Comprobar con QuickCheck que (ordenaSegun id) es equivalente a sort.

Soluciones

import Data.List (sort, sortBy)
import Data.Ord (comparing)
import Test.QuickCheck
 
-- 1ª definición
-- =============
 
ordenaSegun :: Ord b => (a -> b) -> [a] -> [a]
ordenaSegun _ []  = []
ordenaSegun f (x:xs) = insertaSegun f x (ordenaSegun f xs)
 
insertaSegun :: Ord b => (a -> b) -> a -> [a] -> [a]
insertaSegun _ x [] = [x]
insertaSegun f x (y:ys) | f x <= f y = x : y : ys
                        | otherwise  = y : insertaSegun f x ys
 
-- 2ª definición
-- =============
 
ordenaSegun2 :: Ord b => (a -> b) -> [a] -> [a]

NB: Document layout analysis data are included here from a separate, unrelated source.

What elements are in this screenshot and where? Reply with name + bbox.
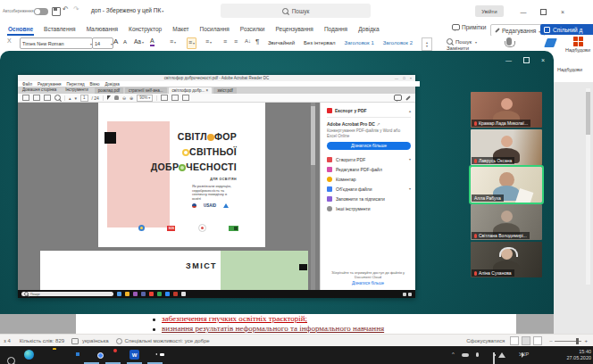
- tool-create-pdf[interactable]: Створити PDF: [327, 154, 411, 164]
- select-tool-icon[interactable]: [107, 95, 111, 100]
- language-indicator[interactable]: УКР: [519, 352, 529, 357]
- word-close-button[interactable]: ×: [554, 0, 572, 23]
- print-icon[interactable]: [33, 95, 40, 101]
- participant-video-5[interactable]: Аліна Суханова: [471, 242, 542, 277]
- focus-mode-button[interactable]: Сфокусуватися: [466, 338, 505, 343]
- tab-posylannia[interactable]: Посилання: [195, 23, 235, 36]
- word-minimize-button[interactable]: —: [514, 0, 532, 23]
- decrease-indent-button[interactable]: ≡: [223, 37, 227, 46]
- language-status[interactable]: українська: [82, 338, 109, 343]
- comments-button[interactable]: Примітки: [452, 24, 486, 30]
- presenter-app-icon[interactable]: [157, 292, 162, 296]
- acrobat-tools-tab[interactable]: Інструменти: [61, 87, 92, 94]
- tool-more-tools[interactable]: Інші інструменти: [327, 203, 411, 213]
- battery-icon[interactable]: [493, 352, 495, 364]
- presenter-app-icon[interactable]: [181, 292, 186, 296]
- taskbar-clock[interactable]: 15:40 27.05.2020: [547, 349, 591, 361]
- doc-tab-4[interactable]: зміст.pdf: [213, 87, 236, 94]
- acrobat-window-controls[interactable]: — □ ×: [395, 75, 413, 81]
- page-info[interactable]: з 4: [4, 338, 11, 343]
- tool-comment[interactable]: Коментар: [327, 174, 411, 184]
- participant-video-4[interactable]: Світлана Володимирі...: [471, 204, 542, 240]
- tab-dovidka[interactable]: Довідка: [353, 23, 384, 36]
- zoom-minimize-button[interactable]: —: [505, 57, 512, 63]
- font-name-select[interactable]: Times New Roman: [20, 37, 93, 49]
- save-icon[interactable]: [22, 95, 29, 101]
- onedrive-icon[interactable]: [462, 353, 469, 357]
- next-page-icon[interactable]: ▾: [75, 95, 78, 101]
- word-restore-button[interactable]: [534, 0, 552, 23]
- font-color-button[interactable]: А: [150, 37, 155, 46]
- editing-mode-button[interactable]: Редагування: [490, 24, 545, 37]
- fit-width-icon[interactable]: [161, 95, 168, 101]
- tab-maliuvannia[interactable]: Малювання: [81, 23, 123, 36]
- previous-page-icon[interactable]: ▴: [69, 95, 71, 101]
- undo-icon[interactable]: ↶: [63, 5, 69, 13]
- style-heading2[interactable]: Заголовок 2: [383, 40, 413, 46]
- page-number-field[interactable]: 1: [80, 95, 88, 102]
- style-heading1[interactable]: Заголовок 1: [345, 40, 374, 46]
- tab-close-icon[interactable]: ×: [206, 88, 209, 93]
- participant-video-1[interactable]: Крамар Лада Миколаї...: [471, 92, 542, 128]
- presenter-app-icon[interactable]: [165, 292, 170, 296]
- tray-mic-icon[interactable]: [476, 352, 479, 357]
- autosave-toggle[interactable]: [34, 8, 48, 15]
- menu-view[interactable]: Перегляд: [67, 82, 85, 87]
- zoom-slider-thumb[interactable]: [576, 338, 579, 344]
- mail-icon[interactable]: [44, 95, 51, 101]
- presenter-app-icon[interactable]: [173, 292, 178, 296]
- tray-chevron-icon[interactable]: ^: [452, 352, 455, 357]
- style-normal[interactable]: Звичайний: [268, 40, 295, 46]
- editor-pen-icon[interactable]: [544, 38, 557, 47]
- tab-maket[interactable]: Макет: [167, 23, 194, 36]
- sign-pen-icon[interactable]: [405, 95, 411, 101]
- zoom-slider[interactable]: [555, 341, 581, 342]
- zoom-maximize-button[interactable]: [523, 57, 530, 63]
- export-pdf-header[interactable]: Експорт у PDF ▴: [327, 108, 411, 113]
- learn-more-button[interactable]: Дізнатися більше: [327, 142, 411, 150]
- sign-in-button[interactable]: Увійти: [475, 5, 504, 17]
- cut-icon[interactable]: Х: [7, 37, 12, 44]
- presenter-app-icon[interactable]: [117, 292, 121, 296]
- bullet-list-button[interactable]: ≡: [170, 37, 176, 47]
- hand-tool-icon[interactable]: [114, 95, 119, 100]
- tab-retsenzuvannia[interactable]: Рецензування: [271, 23, 319, 36]
- presenter-app-icon[interactable]: [141, 292, 146, 296]
- tab-konstruktor[interactable]: Конструктор: [123, 23, 167, 36]
- find-icon[interactable]: [54, 95, 61, 101]
- redo-icon[interactable]: ↷: [73, 5, 79, 13]
- network-icon[interactable]: [498, 352, 505, 358]
- doc-tab-2[interactable]: стратегії self-ана...: [125, 87, 167, 94]
- menu-window[interactable]: Вікно: [90, 82, 100, 87]
- presenter-app-icon[interactable]: [125, 292, 129, 296]
- zoom-out-icon[interactable]: ⊖: [122, 95, 126, 101]
- tab-podannia[interactable]: Подання: [319, 23, 353, 36]
- tool-combine-files[interactable]: Об'єднати файли: [327, 184, 411, 194]
- multilevel-list-button[interactable]: ≡: [205, 37, 212, 47]
- presenter-app-icon[interactable]: [149, 292, 154, 296]
- fit-page-icon[interactable]: [171, 95, 179, 101]
- paragraph-marks-button[interactable]: ¶: [255, 37, 259, 46]
- word-count[interactable]: Кількість слів: 829: [20, 338, 64, 343]
- tab-osnovne[interactable]: Основне: [3, 23, 38, 36]
- footer-learn-more-link[interactable]: Дізнатися більше: [325, 281, 411, 285]
- menu-file[interactable]: Файл: [22, 82, 32, 87]
- tab-rozsylky[interactable]: Розсилки: [235, 23, 271, 36]
- zoom-close-button[interactable]: ×: [541, 57, 545, 63]
- pdf-scrollbar[interactable]: [311, 103, 315, 290]
- numbered-list-button[interactable]: ≡: [187, 37, 196, 49]
- comment-bubble-icon[interactable]: [394, 95, 402, 101]
- zoom-out-button[interactable]: –: [549, 338, 552, 343]
- taskbar-search-icon[interactable]: [7, 357, 15, 364]
- zoom-level-field[interactable]: 90%: [137, 95, 153, 102]
- menu-edit[interactable]: Редагування: [38, 82, 61, 87]
- title-dropdown-icon[interactable]: [161, 7, 163, 13]
- style-gallery-scroll[interactable]: ▴ ▾: [422, 37, 432, 51]
- rotate-icon[interactable]: [182, 95, 189, 101]
- participant-video-2[interactable]: Лаврусь Оксана: [471, 129, 542, 165]
- grow-font-button[interactable]: A: [113, 37, 118, 46]
- word-document-area[interactable]: забезпечення гнучких освітніх траєкторій…: [0, 314, 554, 334]
- increase-indent-button[interactable]: ≡: [234, 37, 238, 46]
- font-size-select[interactable]: 14: [92, 37, 113, 49]
- zoom-in-button[interactable]: +: [584, 338, 588, 343]
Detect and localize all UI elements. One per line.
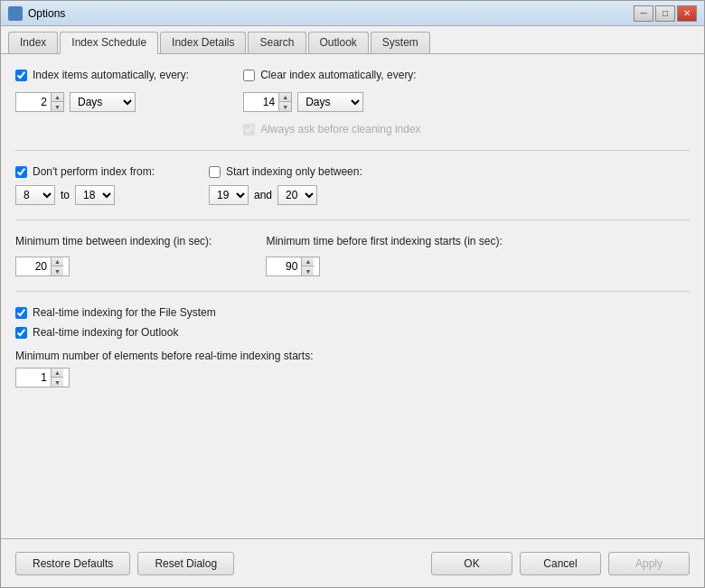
close-button[interactable]: ✕: [677, 5, 697, 22]
min-elements-spinbtns: ▲ ▼: [51, 369, 63, 387]
maximize-button[interactable]: □: [655, 5, 675, 22]
section2-row: Don't perform index from: 8 0123 4567 91…: [15, 165, 690, 205]
min-elements-spinbox: ▲ ▼: [15, 368, 70, 387]
footer-left: Restore Defaults Reset Dialog: [15, 552, 234, 575]
min-elements-down[interactable]: ▼: [51, 378, 63, 387]
min-elements-value[interactable]: [16, 369, 51, 387]
clear-index-label: Clear index automatically, every:: [260, 69, 417, 81]
min-first-up[interactable]: ▲: [301, 257, 314, 266]
min-first-col: Minimum time before first indexing start…: [266, 235, 502, 276]
auto-index-down[interactable]: ▼: [51, 102, 63, 111]
and-label: and: [254, 189, 272, 201]
no-index-check-row: Don't perform index from:: [15, 165, 155, 178]
min-elements-label: Minimum number of elements before real-t…: [15, 350, 313, 362]
to-label: to: [61, 189, 70, 201]
window-title: Options: [28, 7, 65, 20]
auto-index-col: Index items automatically, every: ▲ ▼ Da…: [15, 69, 189, 135]
start-index-to-select[interactable]: 20 0123 19212223: [277, 185, 317, 205]
start-index-checkbox[interactable]: [209, 166, 221, 178]
min-between-spinbtns: ▲ ▼: [51, 257, 63, 275]
section-index-time: Don't perform index from: 8 0123 4567 91…: [15, 165, 690, 220]
start-index-check-row: Start indexing only between:: [209, 165, 362, 178]
min-between-value[interactable]: [16, 257, 51, 275]
clear-index-spinbtns: ▲ ▼: [278, 93, 291, 111]
min-elements-section: Minimum number of elements before real-t…: [15, 350, 690, 387]
start-index-from-select[interactable]: 19 0123 20212223: [209, 185, 249, 205]
min-first-value[interactable]: [267, 257, 301, 275]
clear-index-value[interactable]: [244, 93, 278, 111]
auto-index-unit[interactable]: Days Minutes Hours Weeks: [70, 92, 136, 112]
realtime-fs-label: Real-time indexing for the File System: [33, 306, 216, 319]
tab-system[interactable]: System: [371, 32, 430, 53]
window-icon: [8, 6, 23, 21]
start-index-col: Start indexing only between: 19 0123 202…: [209, 165, 362, 205]
tab-search[interactable]: Search: [248, 32, 306, 53]
auto-index-spinbtns: ▲ ▼: [51, 93, 63, 111]
no-index-col: Don't perform index from: 8 0123 4567 91…: [15, 165, 155, 205]
min-first-spinbtns: ▲ ▼: [301, 257, 314, 275]
no-index-checkbox[interactable]: [15, 166, 27, 178]
titlebar-left: Options: [8, 6, 65, 21]
section-realtime: Real-time indexing for the File System R…: [15, 306, 690, 402]
footer: Restore Defaults Reset Dialog OK Cancel …: [1, 538, 704, 587]
start-index-label: Start indexing only between:: [226, 165, 362, 178]
min-between-down[interactable]: ▼: [51, 266, 63, 275]
auto-index-check-row: Index items automatically, every:: [15, 69, 189, 81]
always-ask-checkbox: [243, 124, 255, 135]
no-index-label: Don't perform index from:: [33, 165, 155, 178]
reset-dialog-button[interactable]: Reset Dialog: [137, 552, 234, 575]
tab-index-schedule[interactable]: Index Schedule: [60, 32, 158, 54]
min-between-label: Minimum time between indexing (in sec):: [15, 235, 212, 247]
restore-defaults-button[interactable]: Restore Defaults: [15, 552, 130, 575]
auto-index-value[interactable]: [16, 93, 51, 111]
auto-index-input-row: ▲ ▼ Days Minutes Hours Weeks: [15, 92, 189, 112]
clear-index-up[interactable]: ▲: [278, 93, 291, 102]
realtime-outlook-label: Real-time indexing for Outlook: [33, 326, 178, 339]
ok-button[interactable]: OK: [431, 552, 512, 575]
clear-index-unit[interactable]: Days Minutes Hours Weeks: [297, 92, 363, 112]
start-index-from-to: 19 0123 20212223 and 20 0123 19212223: [209, 185, 362, 205]
realtime-outlook-checkbox[interactable]: [15, 327, 27, 339]
content-area: Index items automatically, every: ▲ ▼ Da…: [1, 54, 704, 538]
section-min-time: Minimum time between indexing (in sec): …: [15, 235, 690, 292]
titlebar-buttons: ─ □ ✕: [634, 5, 697, 22]
min-first-down[interactable]: ▼: [301, 266, 314, 275]
min-between-spinbox: ▲ ▼: [15, 257, 70, 276]
clear-index-down[interactable]: ▼: [278, 102, 291, 111]
auto-index-up[interactable]: ▲: [51, 93, 63, 102]
section1-row: Index items automatically, every: ▲ ▼ Da…: [15, 69, 690, 135]
clear-index-col: Clear index automatically, every: ▲ ▼ Da…: [243, 69, 420, 135]
no-index-from-select[interactable]: 8 0123 4567 9101112: [15, 185, 55, 205]
apply-button[interactable]: Apply: [608, 552, 690, 575]
clear-index-input-row: ▲ ▼ Days Minutes Hours Weeks: [243, 92, 420, 112]
tab-index[interactable]: Index: [8, 32, 58, 53]
min-first-spinbox: ▲ ▼: [266, 257, 320, 276]
tab-outlook[interactable]: Outlook: [308, 32, 369, 53]
section3-row: Minimum time between indexing (in sec): …: [15, 235, 690, 276]
cancel-button[interactable]: Cancel: [520, 552, 601, 575]
auto-index-spinbox: ▲ ▼: [15, 92, 64, 112]
no-index-to-select[interactable]: 18 13141516 17192021 2223: [75, 185, 115, 205]
always-ask-row: Always ask before cleaning index: [243, 123, 420, 135]
footer-right: OK Cancel Apply: [431, 552, 690, 575]
tab-index-details[interactable]: Index Details: [160, 32, 246, 53]
tab-bar: Index Index Schedule Index Details Searc…: [1, 26, 704, 54]
options-window: Options ─ □ ✕ Index Index Schedule Index…: [0, 0, 705, 588]
minimize-button[interactable]: ─: [634, 5, 653, 22]
auto-index-label: Index items automatically, every:: [33, 69, 189, 81]
titlebar: Options ─ □ ✕: [1, 1, 704, 26]
clear-index-spinbox: ▲ ▼: [243, 92, 292, 112]
no-index-from-to: 8 0123 4567 9101112 to 18 13141516 17192…: [15, 185, 155, 205]
min-elements-up[interactable]: ▲: [51, 369, 63, 378]
clear-index-check-row: Clear index automatically, every:: [243, 69, 420, 81]
min-between-up[interactable]: ▲: [51, 257, 63, 266]
section-auto-index: Index items automatically, every: ▲ ▼ Da…: [15, 69, 690, 151]
min-first-label: Minimum time before first indexing start…: [266, 235, 502, 247]
auto-index-checkbox[interactable]: [15, 70, 27, 81]
realtime-fs-checkbox[interactable]: [15, 307, 27, 319]
always-ask-label: Always ask before cleaning index: [260, 123, 420, 135]
clear-index-checkbox[interactable]: [243, 70, 255, 81]
realtime-outlook-row: Real-time indexing for Outlook: [15, 326, 690, 339]
min-between-col: Minimum time between indexing (in sec): …: [15, 235, 212, 276]
realtime-fs-row: Real-time indexing for the File System: [15, 306, 690, 319]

ordenaSegun2 f xs = [xs!!i | (_,i) <- sort (zip [f x | x <- xs] [0..])]
 
-- 3ª definición
-- =============
 
ordenaSegun3 :: Ord b => (a -> b) -> [a] -> [a]
ordenaSegun3 f xs = map ((xs!!) . snd) (sort (zip (map f xs) [0..]))
 
-- 4ª definición
-- =============
 
ordenaSegun4 :: Ord b => (a -> b) -> [a] -> [a]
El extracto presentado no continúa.